Download or read book Jorge Luis Borges Post Analytic Philosophy and Representation written by Silvia G. Dapía and published by Routledge. This book was released on 2015-08-20 with total page 243 pages. Available in PDF, EPUB and Kindle. Book excerpt: Making an important contribution to studies in Literature and Philosophy, this book reads Jorge Luis Borges philosophically, particularly in reference to his use of representation and reality. Rather than attempting to subordinate Borges to a set of philosophical constructs, to reduce Borges’ texts to mere exemplifications or illustrations of philosophical theories, the book uses Borges’s short stories to demonstrate how philosophical questions related to representation develop out of literature and actually serve as precursors to the various strains of post-analytic philosophy that later developed in the United States. The volume discusses American post-analytic philosophers Richard Rorty, Hilary Putnam, Donald Davidson, Nelson Goodman, and Arthur Danto, as well as a wide-ranging set of philosophical ideas including reflections on Keynes, Hayek, Schopenhauer and many others . Chapters offer detailed readings of Borges’ texts extending from 1939 to 1983, locating where he thematizes issues of representation, and pursuing the logic of Borges’s text toward its philosophical implications without neglecting their literary value. The book argues that Borges’ exploration of the relationship between representation and reality places him unmistakably in the position of a precursor to the post-analytic philosophers. Illuminating the role that language plays in the creation of reality and representation, this volume makes significant contributions not only to Borges scholarship but also post-structuralism, post-analytic studies of language, semiotics, comparative literature, and Latin American literature.

Book Memoir and Identity in Welsh Patagonia

Download or read book Memoir and Identity in Welsh Patagonia written by Geraldine Lublin and published by University of Wales Press. This book was released on 2017-05-15 with total page 283 pages. Available in PDF, EPUB and Kindle.

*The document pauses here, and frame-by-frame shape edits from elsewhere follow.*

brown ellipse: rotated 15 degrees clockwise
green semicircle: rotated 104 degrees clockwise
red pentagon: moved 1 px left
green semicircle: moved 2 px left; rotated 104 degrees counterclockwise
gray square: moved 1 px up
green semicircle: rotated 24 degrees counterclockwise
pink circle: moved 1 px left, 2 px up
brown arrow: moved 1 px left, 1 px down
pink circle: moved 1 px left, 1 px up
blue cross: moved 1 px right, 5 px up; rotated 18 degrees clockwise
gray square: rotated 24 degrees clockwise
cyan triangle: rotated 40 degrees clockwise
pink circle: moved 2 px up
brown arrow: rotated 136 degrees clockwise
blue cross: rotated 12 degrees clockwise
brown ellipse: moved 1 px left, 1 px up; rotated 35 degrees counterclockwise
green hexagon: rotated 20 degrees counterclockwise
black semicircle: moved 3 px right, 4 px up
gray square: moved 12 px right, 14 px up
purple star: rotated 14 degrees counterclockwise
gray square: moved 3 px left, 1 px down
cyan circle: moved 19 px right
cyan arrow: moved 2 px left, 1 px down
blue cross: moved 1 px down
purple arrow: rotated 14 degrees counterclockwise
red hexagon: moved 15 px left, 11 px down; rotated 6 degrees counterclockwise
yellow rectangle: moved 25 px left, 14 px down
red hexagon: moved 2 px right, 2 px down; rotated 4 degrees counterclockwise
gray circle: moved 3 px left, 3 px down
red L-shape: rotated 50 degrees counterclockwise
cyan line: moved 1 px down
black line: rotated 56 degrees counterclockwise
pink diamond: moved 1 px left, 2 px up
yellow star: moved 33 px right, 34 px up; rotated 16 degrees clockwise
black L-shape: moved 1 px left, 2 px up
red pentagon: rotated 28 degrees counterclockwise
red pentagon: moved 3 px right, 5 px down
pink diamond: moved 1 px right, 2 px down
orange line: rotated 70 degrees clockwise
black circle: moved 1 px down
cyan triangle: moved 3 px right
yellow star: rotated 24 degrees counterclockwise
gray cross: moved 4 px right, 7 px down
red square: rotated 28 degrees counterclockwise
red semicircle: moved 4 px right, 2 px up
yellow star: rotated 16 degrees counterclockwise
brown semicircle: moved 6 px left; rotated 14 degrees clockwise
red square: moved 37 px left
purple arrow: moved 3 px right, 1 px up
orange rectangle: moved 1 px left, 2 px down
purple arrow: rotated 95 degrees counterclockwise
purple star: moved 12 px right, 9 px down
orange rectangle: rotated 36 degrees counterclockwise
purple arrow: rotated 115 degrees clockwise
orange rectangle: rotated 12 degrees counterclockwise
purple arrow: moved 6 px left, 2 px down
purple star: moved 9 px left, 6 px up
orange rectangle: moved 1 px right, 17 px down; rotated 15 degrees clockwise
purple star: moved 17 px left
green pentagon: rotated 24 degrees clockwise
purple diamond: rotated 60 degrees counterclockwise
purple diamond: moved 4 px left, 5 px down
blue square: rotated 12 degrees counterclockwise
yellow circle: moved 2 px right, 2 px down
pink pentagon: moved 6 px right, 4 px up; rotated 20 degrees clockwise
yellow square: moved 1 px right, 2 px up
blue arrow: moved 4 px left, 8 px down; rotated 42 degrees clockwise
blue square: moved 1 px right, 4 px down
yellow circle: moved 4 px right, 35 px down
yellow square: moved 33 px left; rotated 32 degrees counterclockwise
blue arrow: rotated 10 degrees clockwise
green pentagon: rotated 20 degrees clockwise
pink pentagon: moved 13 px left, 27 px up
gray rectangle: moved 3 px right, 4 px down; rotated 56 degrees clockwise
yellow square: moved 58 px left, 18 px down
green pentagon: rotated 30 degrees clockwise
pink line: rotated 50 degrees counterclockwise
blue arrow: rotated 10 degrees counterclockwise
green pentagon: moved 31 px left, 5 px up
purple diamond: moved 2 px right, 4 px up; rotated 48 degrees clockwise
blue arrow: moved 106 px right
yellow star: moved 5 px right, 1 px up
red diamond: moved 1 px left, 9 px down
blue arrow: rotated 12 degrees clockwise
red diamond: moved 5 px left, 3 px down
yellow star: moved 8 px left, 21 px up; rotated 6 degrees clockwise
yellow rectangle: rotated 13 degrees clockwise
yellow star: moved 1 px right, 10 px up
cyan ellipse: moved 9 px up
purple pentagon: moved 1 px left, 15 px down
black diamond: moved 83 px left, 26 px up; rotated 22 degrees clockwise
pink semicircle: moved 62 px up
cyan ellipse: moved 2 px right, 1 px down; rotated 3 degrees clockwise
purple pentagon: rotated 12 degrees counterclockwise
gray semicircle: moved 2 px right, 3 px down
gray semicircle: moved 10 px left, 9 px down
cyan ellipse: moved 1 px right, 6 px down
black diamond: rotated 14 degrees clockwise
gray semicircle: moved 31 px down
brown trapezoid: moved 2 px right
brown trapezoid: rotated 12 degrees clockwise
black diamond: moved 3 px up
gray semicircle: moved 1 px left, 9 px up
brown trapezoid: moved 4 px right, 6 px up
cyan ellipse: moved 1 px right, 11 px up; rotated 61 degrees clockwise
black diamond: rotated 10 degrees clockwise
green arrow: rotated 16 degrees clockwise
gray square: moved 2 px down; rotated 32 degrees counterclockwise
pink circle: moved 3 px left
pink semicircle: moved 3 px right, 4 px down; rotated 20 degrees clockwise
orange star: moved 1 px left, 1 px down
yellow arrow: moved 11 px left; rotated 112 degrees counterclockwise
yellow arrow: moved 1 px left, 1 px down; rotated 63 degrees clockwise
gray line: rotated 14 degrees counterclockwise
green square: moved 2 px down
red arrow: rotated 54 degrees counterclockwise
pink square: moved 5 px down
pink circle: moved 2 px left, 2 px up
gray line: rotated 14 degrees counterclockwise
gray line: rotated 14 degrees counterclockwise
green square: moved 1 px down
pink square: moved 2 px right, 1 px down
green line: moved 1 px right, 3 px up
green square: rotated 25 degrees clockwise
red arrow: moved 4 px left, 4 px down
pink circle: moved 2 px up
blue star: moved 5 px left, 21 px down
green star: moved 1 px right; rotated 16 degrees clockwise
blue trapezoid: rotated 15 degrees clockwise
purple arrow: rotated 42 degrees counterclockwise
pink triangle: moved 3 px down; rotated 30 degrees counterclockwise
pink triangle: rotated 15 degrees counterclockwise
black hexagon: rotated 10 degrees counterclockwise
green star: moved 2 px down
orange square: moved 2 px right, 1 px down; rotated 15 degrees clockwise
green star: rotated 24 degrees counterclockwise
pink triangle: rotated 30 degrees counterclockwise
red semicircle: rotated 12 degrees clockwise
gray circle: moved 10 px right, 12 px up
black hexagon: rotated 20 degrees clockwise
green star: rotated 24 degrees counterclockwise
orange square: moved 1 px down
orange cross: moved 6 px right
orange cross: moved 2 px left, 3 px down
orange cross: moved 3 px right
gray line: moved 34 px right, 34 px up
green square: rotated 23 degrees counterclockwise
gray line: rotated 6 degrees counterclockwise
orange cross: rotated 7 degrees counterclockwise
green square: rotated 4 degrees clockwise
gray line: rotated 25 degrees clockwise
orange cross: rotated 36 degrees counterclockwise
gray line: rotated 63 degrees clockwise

Book excerpt: This literary investigation of identity construction in twentieth-century Welsh Patagonia breaks new ground by looking at the Welsh community in Chubut not as a quaint anomaly, but in its context as an integral part of Argentina. Its focus is on historicising and problematising the adoption of the so-called ‘Welsh feat’ as foundational narrative for Chubut and its settler colonial implications in the larger settler colonial formation that is Argentina, where indigenous re-emergence seems to be leading the way towards real pluralism. Exploring the understudied period immediately preceding the celebrated turn-of-the-century revitalisation, Memoir and Identity in Welsh Patagonia presents four memoirs written in Welsh and Spanish by Welsh Patagonian descendants, read against the grain to foreground the tensions, dissonances and ambivalences emerging from the individual narratives. The study then probes the romanticised stereotype of the Welsh descendant so prevalent in media representations, in order to describe a broader, richer panorama of what it means to be a Welsh descendant in Patagonia in a modern Argentine context.